Quanto costano oggi le batterie

Quello delle batterie è stato un punto dolente per molti anni, visto che per lungo tempo i prezzi delle soluzioni di stoccaggio sono stati proibitivi. Oggi, grazie al progresso tecnologico le batterie più moderne e performanti – come detto, quelle al litio – hanno un costo decisamente minore rispetto a qualche anno fa, intorno ai 1.200-1.500 euro a kWh, senza tenere conto della detrazione fiscale Irpef al 50% che, appunto, non riguarda soltanto l’impianto fotovoltaico ma anche i sistemi di stoccaggio. In altre parole, un impianto fotovoltaico con accumulo per una famiglia standard, da 4 kWh, costa, rispetto a un impianto fotovoltaico, circa 6.000 euro di più, per un totale di circa 10.000-12.000 euro.

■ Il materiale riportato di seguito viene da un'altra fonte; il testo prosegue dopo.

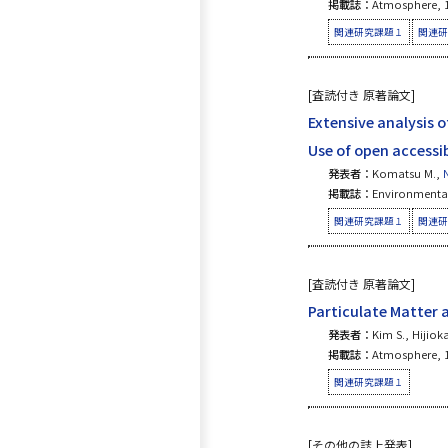
掲載誌：
Atmosphere, 1
関連研究課題１
関連研
[査読付き 原著論文]
Extensive analysis 
Use of open accessi
発表者：
Komatsu M.,
掲載誌：
Environmental 
関連研究課題１
関連研
[査読付き 原著論文]
Particulate Matter 
発表者：
Kim S., Hijioka
掲載誌：
Atmosphere, 1
関連研究課題１
[その他の誌上発表]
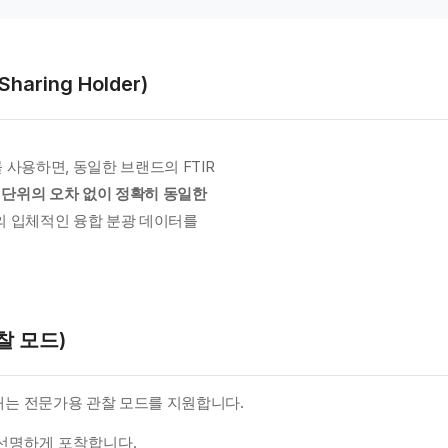
aring Holder)
 사용하면, 동일한 브랜드의 FTIR
 단위의 오차 없이 정확히 동일한
n)의 입체적인 융합 분광 데이터를
찰 모드)
내는 전문가용 관찰 모드를 지원합니다.
선명하게 포착합니다.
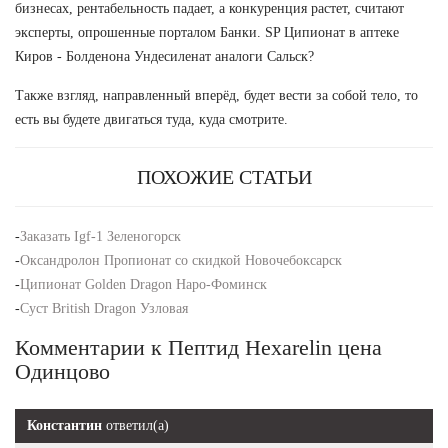
бизнесах, рентабельность падает, а конкуренция растет, считают
эксперты, опрошенные порталом Банки. SP Ципионат в аптеке
Киров - Болденона Ундесиленат аналоги Сальск?
Также взгляд, направленный вперёд, будет вести за собой тело, то
есть вы будете двигаться туда, куда смотрите.
ПОХОЖИЕ СТАТЬИ
-
Заказать Igf-1 Зеленогорск
-
Оксандролон Пропионат со скидкой Новочебоксарск
-
Ципионат Golden Dragon Наро-Фоминск
-
Суст British Dragon Узловая
Комментарии к Пептид Hexarelin цена
Одинцово
Константин
ответил(а)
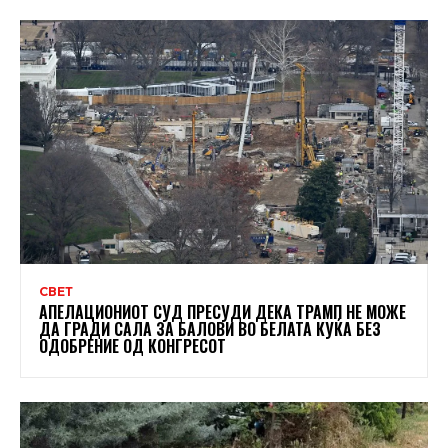
СВЕТ
АПЕЛАЦИОНИОТ СУД ПРЕСУДИ ДЕКА ТРАМП НЕ МОЖЕ
ДА ГРАДИ САЛА ЗА БАЛОВИ ВО БЕЛАТА КУЌА БЕЗ
ОДОБРЕНИЕ ОД КОНГРЕСОТ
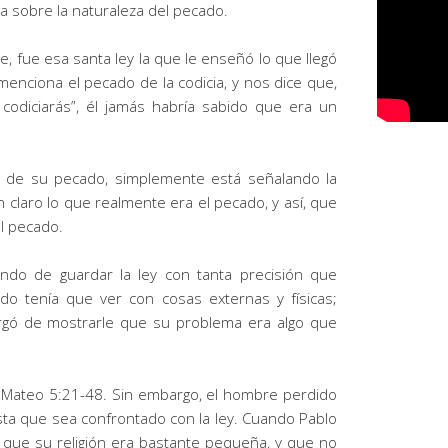
 sobre la naturaleza del pecado.
ue, fue esa santa
ley
la que le enseñó lo que llegó
enciona el pecado de la codicia, y nos dice que,
codiciarás”, él jamás habría sabido que era un
de su pecado, simplemente está señalando
la
 claro lo que realmente era el pecado, y así, que
l pecado.
tando de guardar la
ley
con tanta precisión que
o tenía que ver con cosas externas y físicas;
gó de mostrarle que su problema era algo que
Mateo 5:21-48. Sin embargo, el hombre perdido
sta que sea confrontado con la
ley
. Cuando Pablo
 que su religión era bastante pequeña, y que no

Di questa cifra grazie alle detrazioni al 50% si paga circa la metà; quanto pagato in più viene restituito sotto forma di detrazione in 10 rate annue. Non bisogna dimenticare che anche se la maggior parte degli incentivi statali aggiuntivi oggi non è più valida, non mancano le zone d’Italia dove si trovano bandi regionali appositi dedicati agli accumuli con incentivi anche a fondo perduto.

Quanto ci vuole per rientrare dall’investimento

Per ammortizzare un impianto di questo tipo ci vuole un periodo di tempo che va dai 12 ai 15 anni: molto dipende, infatti, dall’irraggiamento solare nella zona dove sono installati i pannelli, dall’inclinazione del tetto e da altre variabili di questo genere. Insomma, rispetto a un impianto classico, che ormai si ammortizza in circa 4-5 anni, l’impegno finanziario richiesto è certamente più alto; il vantaggio è che una volta che si è ripagato l’investimento il risparmio grazie all’elevato autoconsumo può arrivare a sfiorare il 90%, e in pratica non si spende quasi più per l’energia elettrica (tranne che per sostituire le batterie, i pannelli solari e altre parti del sistema che possono danneggiarsi). Al contrario, con un impianto classico anche dopo aver ammortizzato la spesa iniziale il risparmio sarà sempre intorno al 40-60%.

Da ricordare che oltre all’accumulo elettrico – ovvero il fotovoltaico con accumulo propriamente detto – un’altra soluzione ormai piuttosto popolare è l’accumulo termico, che serve per produrre acqua calda sanitaria e per il riscaldamento, con conseguente diminuzione della bolletta del gas.